For the project in collaboration with Northwestern University’s Michael Jewett and funded by the Department of Defense’s Multidisciplinary University Research Initiatives (MURI), Schroeder built a new experimental apparatus in Roger Adams Laboratory called a scanning tunneling microscope-break junction (STM-BJ) instrument. With this new scanning tunneling microscope, they are able to measure charge transport through a single small molecule or oligomer. The MURI team also includes chemists such as Jeffrey Moore from Illinois, and the overall goal is to synthesize sequence-defined polymers that are conductive.
“This is a long polymer chain where we control at every site the chemical identity of each monomer. If this is possible, then we can directly determine how the charge transport properties depend on the primary monomer sequence. It’s the combined advantage of having sequence control and then how does this level of control affect functional properties.”
“It’s cool to think about charge transport or conductance in a single molecule to begin with, but then to also think about how you can control that by changing sequences is pretty fascinating. This is an example of applying molecular scale tools or single molecule tools to characterize advanced materials,” Schroeder said.
Another newer collaboration of Schroeder’s is centered at the Beckman Institute for Advanced Science and Technology. Led by Yang Zhang, a professor of nuclear, plasma, and radiological engineering, the Computational Molecular Science Group is a new research theme that consolidates campus-wide expertise on computational molecular science. It aims to facilitate interdisciplinary research in several strategic areas and push the frontiers of theory-driven computational molecular science. For example, members of the group will attempt to understand various chemical reactions and transport phenomena from the molecular and electronic level; design new synthetic pathways for radical forms of materials and medicines; and characterize and rationalize the behavior of matter far away from equilibrium. The group also includes fellow ChBE faculty member Charles Sing.
“This will be a great opportunity for computational scientists and experimentalists to work together in the field of materials, which will synergize our work,” Schroeder said.
Since establishing his research program at Illinois, Schroeder has trained graduate students from the Department of Chemical and Biomolecular Engineering and other departments, including Biophysics, Mechanical Engineering, and Materials Science. His graduate students have obtained positions in academia (going on to postdoctoral positions and faculty) and industry (such as Intel and Google). One of his first Ph.D. students (Dr. Arnab Mukherjee, PhD ‘14) is now an Assistant Professor at the University of California-Santa Barbara in the Department of Chemical Engineering. Like most ChBE faculty, Schroeder has had numerous undergraduates work in his lab—close to 30 undergraduates, including several who have gone on to top-ranked PhD programs.

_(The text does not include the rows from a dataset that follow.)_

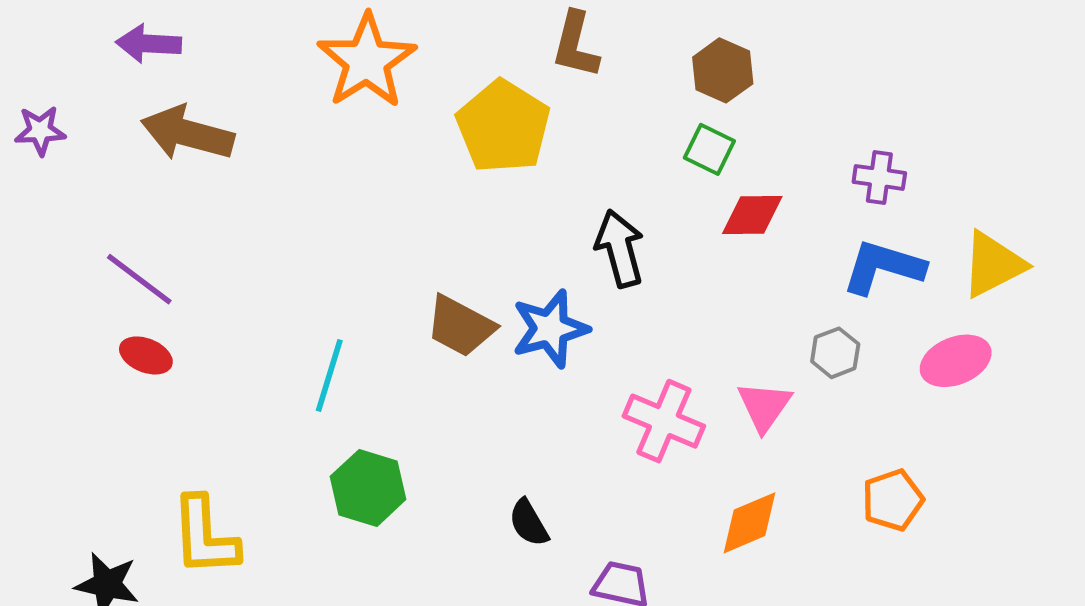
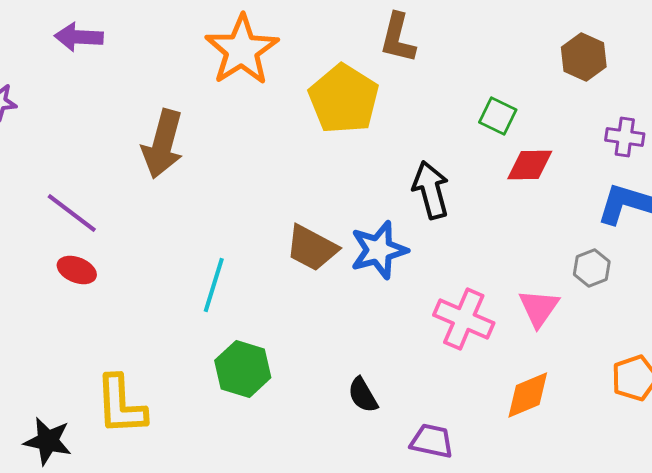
brown hexagon: (723, 70) -> (584, 57), moved
brown arrow: (187, 133) -> (163, 144), moved, turned -90

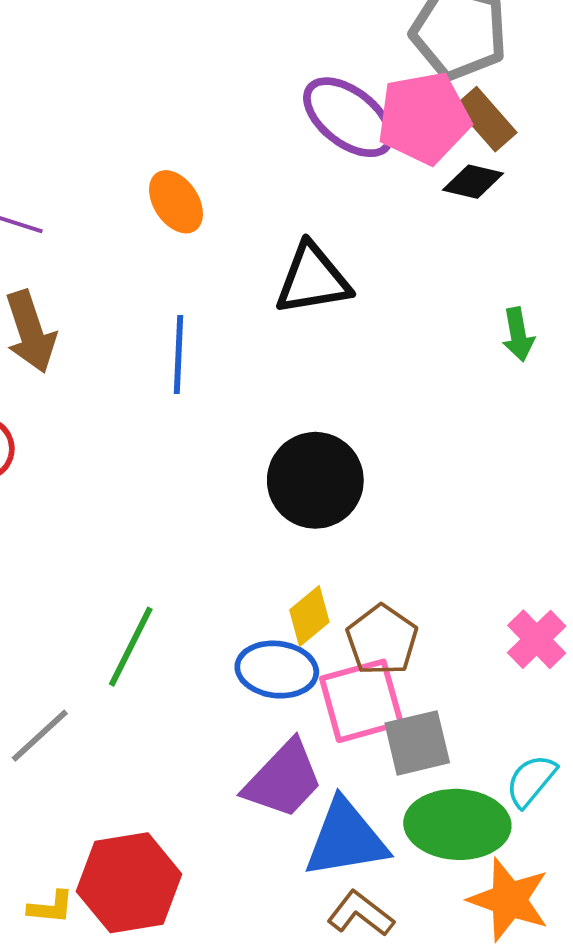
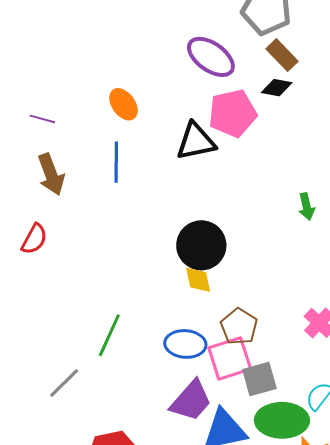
pink pentagon: (424, 118) -> (233, 113), moved
green arrow: (518, 334) -> (306, 207), moved
blue line: (179, 354) -> (116, 162), moved
yellow diamond: (309, 616) -> (198, 280), moved, turned -60

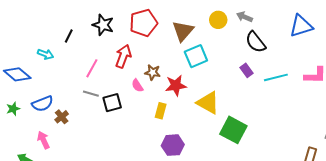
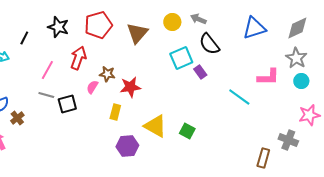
cyan square: (196, 56) -> (181, 58), moved
cyan line: (276, 77) -> (239, 97), moved, turned 50
pink semicircle: (137, 86) -> (92, 87), turned 64
yellow triangle: (208, 103) -> (155, 126), moved
green square: (233, 130) -> (187, 131), size x0.6

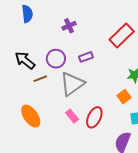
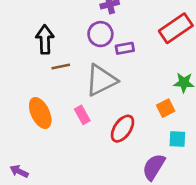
purple circle: (56, 59) -> (100, 34), moved
black arrow: (25, 60) -> (45, 39), turned 40
pink rectangle: (72, 116) -> (82, 115), moved

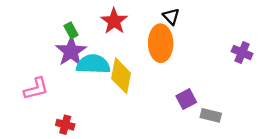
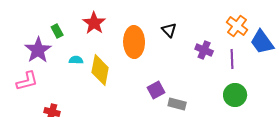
black triangle: (171, 16) -> (169, 30), moved
purple star: (71, 51) -> (38, 50), moved
cyan semicircle: (93, 64) -> (76, 60), size x0.5

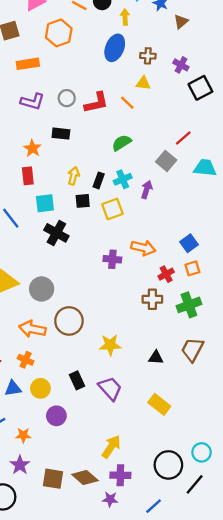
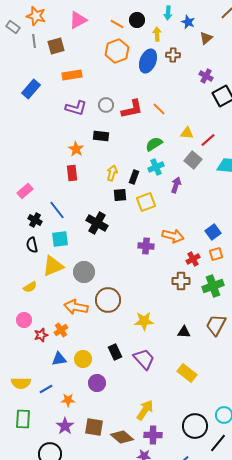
orange hexagon: (59, 33) -> (117, 51), moved
brown cross: (148, 56) -> (173, 55), moved
yellow triangle: (143, 83) -> (187, 133), moved
cyan cross: (123, 179) -> (156, 167), moved
cyan square: (45, 203) -> (60, 239), moved
orange cross: (26, 360) -> (61, 330), moved, turned 32
brown square: (53, 479) -> (94, 427), moved

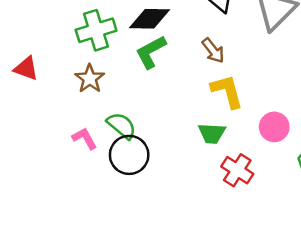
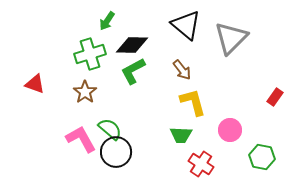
pink L-shape: (85, 138) -> (81, 139), size x1.5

Recently he took a sabbatical and was a visiting associate at the California Institute of Technology, where he interacted with many researchers, including John Brady, Julia Kornfield, Dave Tirrell, and Mikhail Shapiro.
“It was nice to get away to have some space to think about new directions and see a different program of research, to come up with new ideas. It was also great to come back.”
In his free time, Schroeder enjoys running and relaxing with his two dogs—a Pointer-Beagle and a Pointer-Greyhound.